+++ Given data

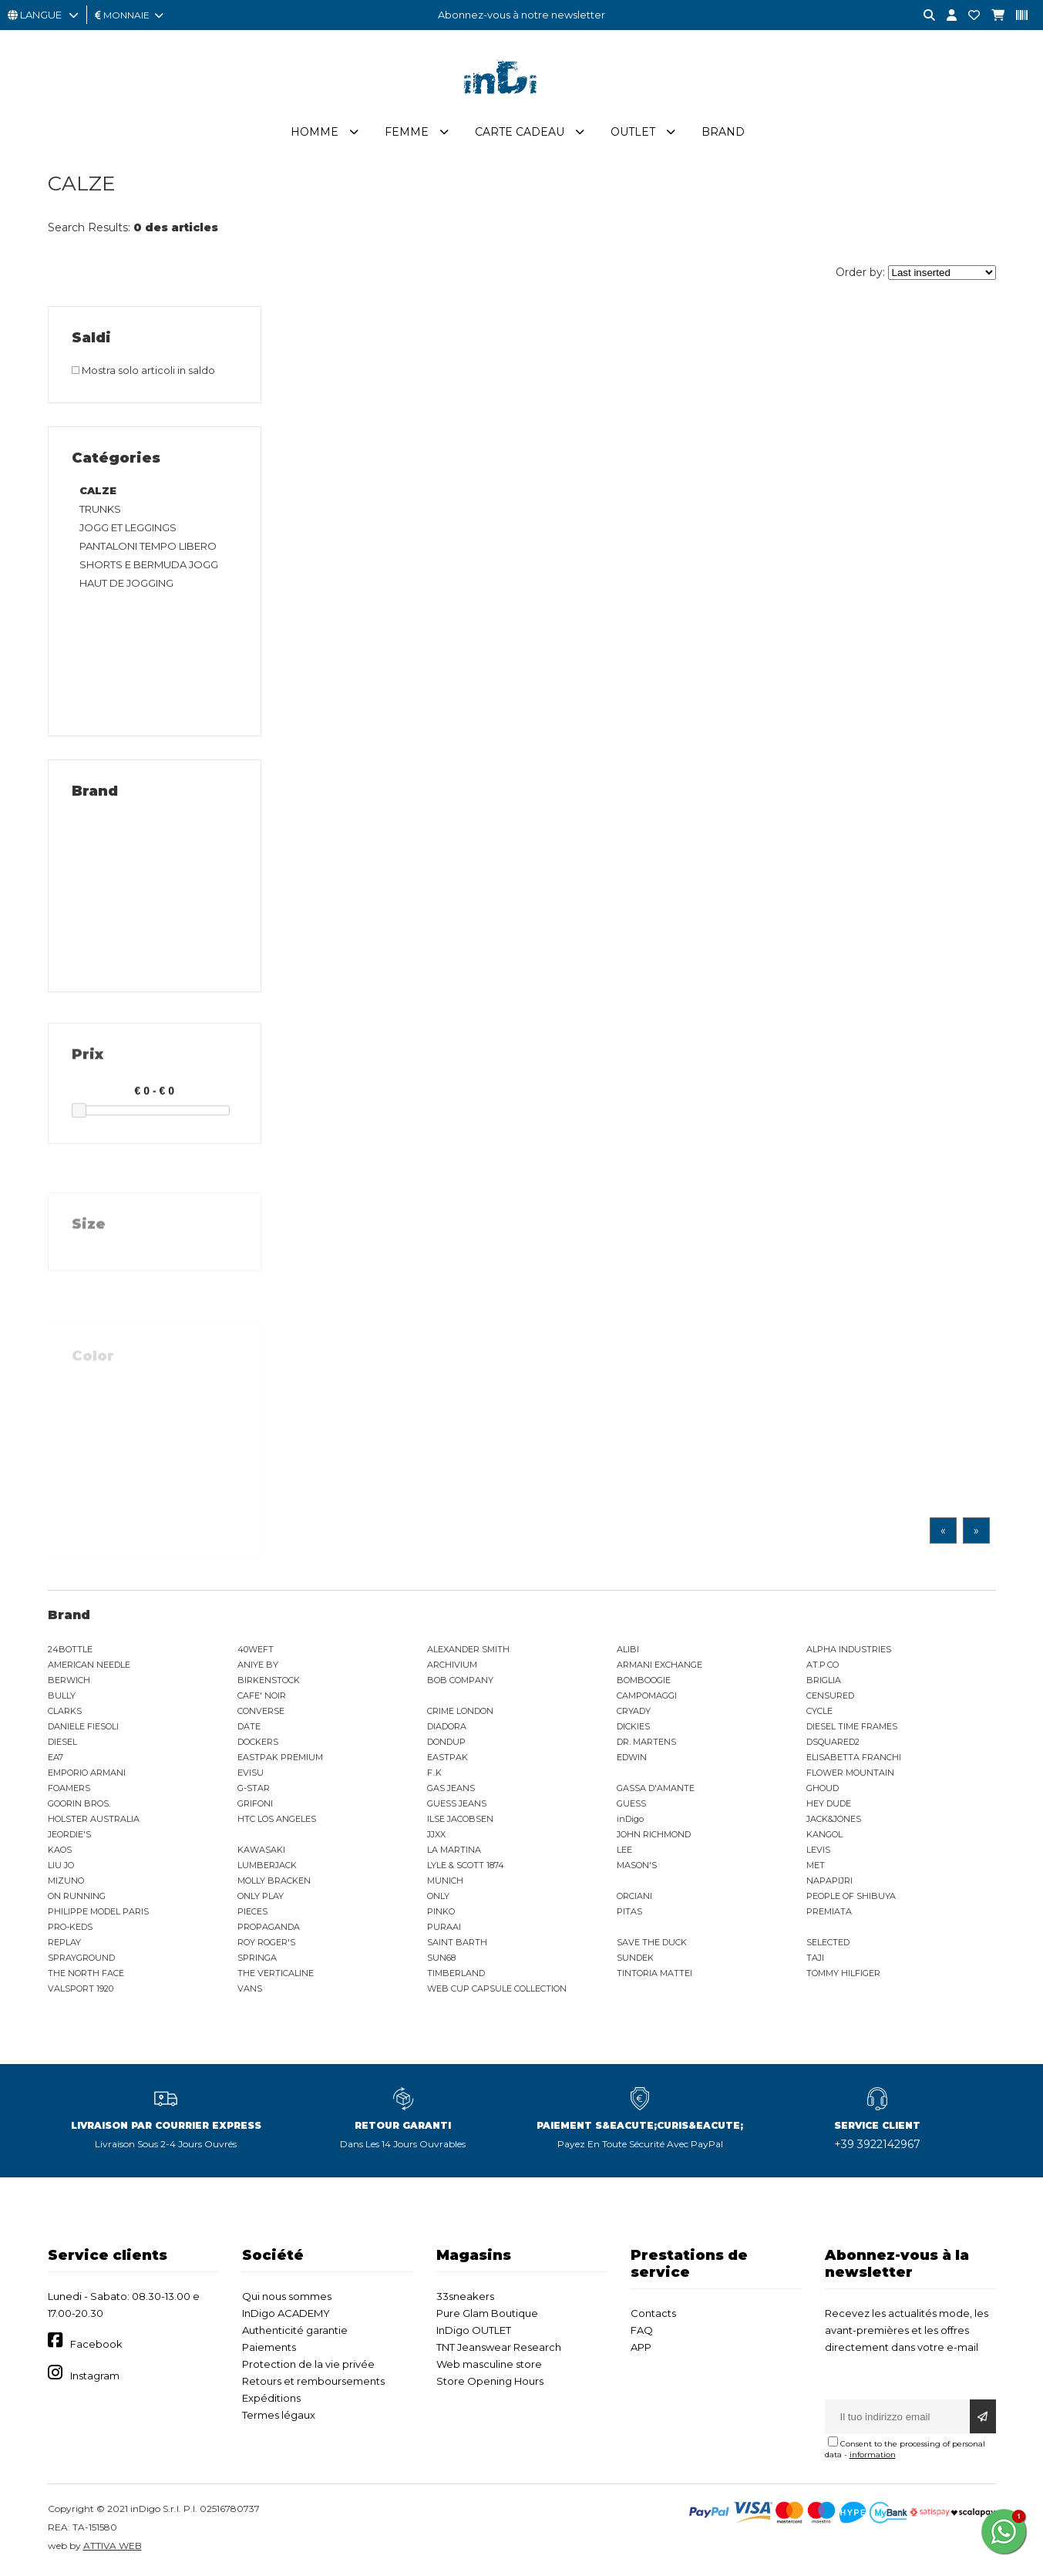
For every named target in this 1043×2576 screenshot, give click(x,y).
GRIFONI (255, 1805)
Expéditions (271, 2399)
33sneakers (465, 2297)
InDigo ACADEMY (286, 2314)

++++++

Problem description >> Output all of the data word for word, excluding any pictures.

Answer to this task >>
For every named target in this 1043×2576 screenshot, give click(x,y).
GRIFONI (255, 1805)
Expéditions (271, 2399)
33sneakers (465, 2297)
InDigo ACADEMY (286, 2314)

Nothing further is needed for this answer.